Of course, it is easier to get along if you are managing the status quo than making major reforms. Nonetheless, Silver’s commitment in this area will make it easier to manage challenges such as the Kaska Nation’s recent lawsuit about the Kudz Ze Kayah mine decision.

He worked well with the Liberal government in Ottawa, and successfully rolled out federal carbon pricing and subsidized child care programs with local tweaks.

He also teamed well with the Chief Medical Officer of Health during the pandemic. He appears to have listened to scientific advice and, like the premiers of Nunavut and the Northwest Territories, put in place a bubble that served the territory well.

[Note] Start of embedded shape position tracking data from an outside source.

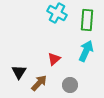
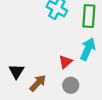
red triangle: (54, 59) -> (65, 62), moved

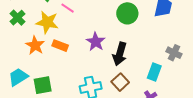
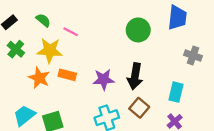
purple star: (96, 42) -> (103, 79), moved, turned -30
gray cross: (174, 53) -> (193, 55), moved

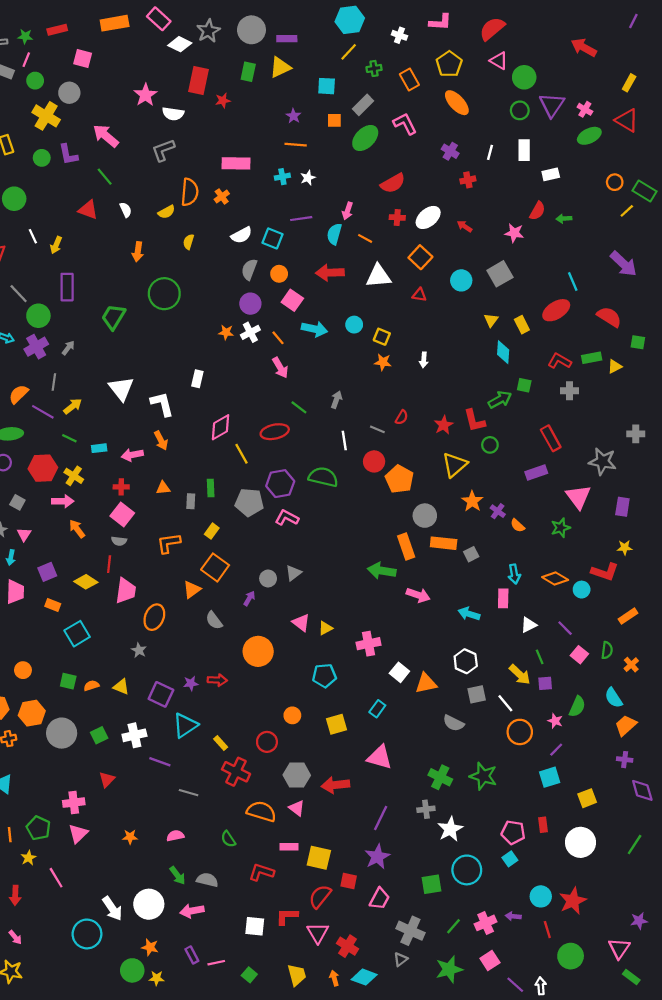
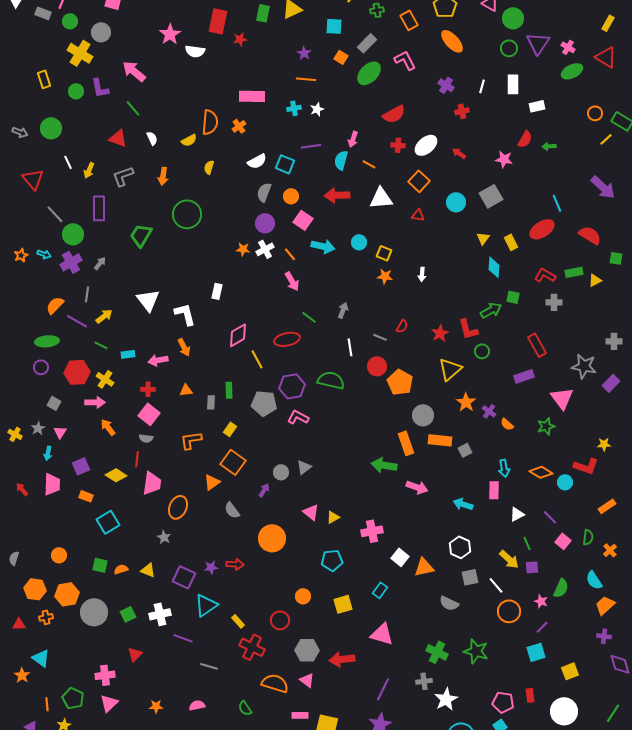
orange square: (334, 120) -> (341, 57), turned 32
gray L-shape: (163, 150) -> (123, 176), moved
purple rectangle: (622, 507) -> (611, 383), moved, turned 36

It is somewhat surprising Yukoners didn’t give Silver more credit for his federal and First Nations relationships in the last election. His party only got 32 percent of the popular vote. The way the Liberal vote was distributed across ridings suggests, for example, that many First Nations voters ticked the box beside other party names.

We shall see who the next premier of the Yukon will be, and whether they offer more of the same. We can’t get back the six last years of lost opportunities to tackle housing, health care and climate change. In the next election, I suspect Yukoners will be looking for a leader who tackles these challenges with more vigour and impact.

Keith Halliday is a Yukon economist, author of the Aurore of the Yukon youth adventure novels and co-host of the Klondike Gold Rush History podcast. He is a Ma Murray award-winner for best columnist.